Когда же наконец двуногий проснулся и задвигался, леопард напрягся и, глядя на выпрямившегося в полный рост человека, так сузил глаза, что они превратились в едва заметные щелки; он напряженно фиксировал каждое движение своей потенциальной жертвы: звяканье металла, кашель, возню с какими-то неясными и неживыми предметами… И только когда двуногий пошел прочь от ловушки, леопард наконец приподнялся, прыгнул и, припадая к земле, двинулся следом.
Вытянув в одну линию голову и тело, прижав уши и чуть приоткрыв пасть, он плыл, точно длинная черная тень, сквозь подлесок, рассекая это зеленое море все быстрее, но почти совершенно бесшумно.
ГЛАВА ДВЕНАДЦАТАЯ
Том Уиндвааи слез со скрипучей кровати, где спал вместе с женой, и вышел на двор помочиться. Он с удовлетворением отметил, что погодка будет отличной: в бледном предрассветном небе стояла полная тишина и на западе не было видно ни облачка. Том потянулся, зевнул и стал умываться под краном, вставленным в бак с дождевой водой; он даже вымыл голову и вычистил зубы, потому что во рту стоял противный сладковато-кислый вкус после вчерашней бутылки «джерепиго», которую они распили с его приятелем Хендриком Новембером. Он на минутку вспомнил о Превальски, оставшемся в клетке, и даже подумал, не сходить ли в лесничество за «лендровером», однако это конечно же сильно задержит его, а отлив ждать не будет. И в конце концов, сегодня ведь воскресенье, а для того чтобы забрать босса, потребуется никак не меньше часа, даже если они оставят клетку пока в лесу.
На кухне черная железная плита, которую топили дровами, была еще теплой; на ней стоял кофейник. Тому ужасно хотелось поскорее выпить кофе, так что он не стал возиться с плитой и разжег примус, потом под его уютное ворчание надел штаны, носки и ботинки. Он вчера завалился спать прямо в рубашке и трусам, а уж бриться сегодня не собирался ни под каким видом. Ожидая, пока согреется кофе, он вытащил из кладовой сумку с рыболовной снастью и лениво проверил ее содержимое. У него явно было маловато грузил, как и всегда, но если ловить аккуратно, то на день хватит, а вот крючков было вполне достаточно.
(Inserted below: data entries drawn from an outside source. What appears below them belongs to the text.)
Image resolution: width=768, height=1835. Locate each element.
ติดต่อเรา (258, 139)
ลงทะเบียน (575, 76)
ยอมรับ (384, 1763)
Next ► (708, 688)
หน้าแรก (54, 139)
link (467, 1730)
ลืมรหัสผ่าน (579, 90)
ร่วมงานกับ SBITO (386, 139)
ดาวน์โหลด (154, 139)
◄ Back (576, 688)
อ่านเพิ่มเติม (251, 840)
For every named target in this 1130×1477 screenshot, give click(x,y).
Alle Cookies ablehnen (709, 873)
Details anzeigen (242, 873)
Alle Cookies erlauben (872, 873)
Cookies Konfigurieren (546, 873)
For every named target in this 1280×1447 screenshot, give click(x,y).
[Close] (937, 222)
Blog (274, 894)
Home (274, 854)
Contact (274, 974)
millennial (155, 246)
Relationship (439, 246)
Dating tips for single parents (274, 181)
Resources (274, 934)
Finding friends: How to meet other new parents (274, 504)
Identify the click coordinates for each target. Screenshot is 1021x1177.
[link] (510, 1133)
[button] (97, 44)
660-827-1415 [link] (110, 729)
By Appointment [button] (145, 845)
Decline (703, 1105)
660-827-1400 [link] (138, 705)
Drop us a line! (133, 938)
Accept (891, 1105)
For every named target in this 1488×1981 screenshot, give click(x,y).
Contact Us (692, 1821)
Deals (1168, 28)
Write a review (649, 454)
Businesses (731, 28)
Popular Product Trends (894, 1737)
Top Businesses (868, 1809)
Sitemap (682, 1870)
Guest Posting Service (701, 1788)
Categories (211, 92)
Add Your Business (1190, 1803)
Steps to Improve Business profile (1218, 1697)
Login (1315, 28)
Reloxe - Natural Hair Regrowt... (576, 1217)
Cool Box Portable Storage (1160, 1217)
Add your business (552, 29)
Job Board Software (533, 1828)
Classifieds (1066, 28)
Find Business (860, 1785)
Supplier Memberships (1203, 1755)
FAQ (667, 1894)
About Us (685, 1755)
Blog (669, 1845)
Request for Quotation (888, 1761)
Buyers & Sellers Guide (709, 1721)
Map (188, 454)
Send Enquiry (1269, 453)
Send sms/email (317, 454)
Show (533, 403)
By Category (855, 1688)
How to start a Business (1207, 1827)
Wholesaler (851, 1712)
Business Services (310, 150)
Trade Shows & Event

Когда кофе согрелся, он налил полную эмалированную кружку, а остальное слил в бутылку и сунул ее в сумку вместе с двумя жаренными на жире лепешками. Кофе был крепкий и сладкий; он макал в него лепешку и медленно жевал, обильно запивая каждый кусок. Когда он выключил примус, в домике снова стало тихо; из спальни, где по-прежнему спала жена, доносилось тихое похрапывание, и он с удовольствием сидел и курил сигарету, окруженный покоем дома, знакомыми уютными кухонными запахами, а в приоткрытую дверь кухни падали косые лучи солнца, и куры под предводительством важного петуха с кудахтаньем расправляли ноги и заходили внутрь, чтобы поискать на полу крошек. Хижина была крыта почти новым рифленым железом, так что, подняв голову, он сумел разглядеть только две малюсенькие круглые дырочки от гвоздей, сквозь которые просачивались солнечные лучики, но вряд ли такие дырочки могли дать сильную течь по время дождя. Том гордился своими ребятишками, спавшими в соседней комнатушке: их у него было трое, и Томми очень хорошо успевал в школе. Когда в апреле родится еще ребенок, стоит подумать о пристройке новой комнаты, хотя лесничество вроде бы собиралось строить пять новых коттеджей и, может быть, ему удастся получить один из них. Что ж, отложим все дела на завтра, решил он, а сегодня беспокоиться решительно не о чем.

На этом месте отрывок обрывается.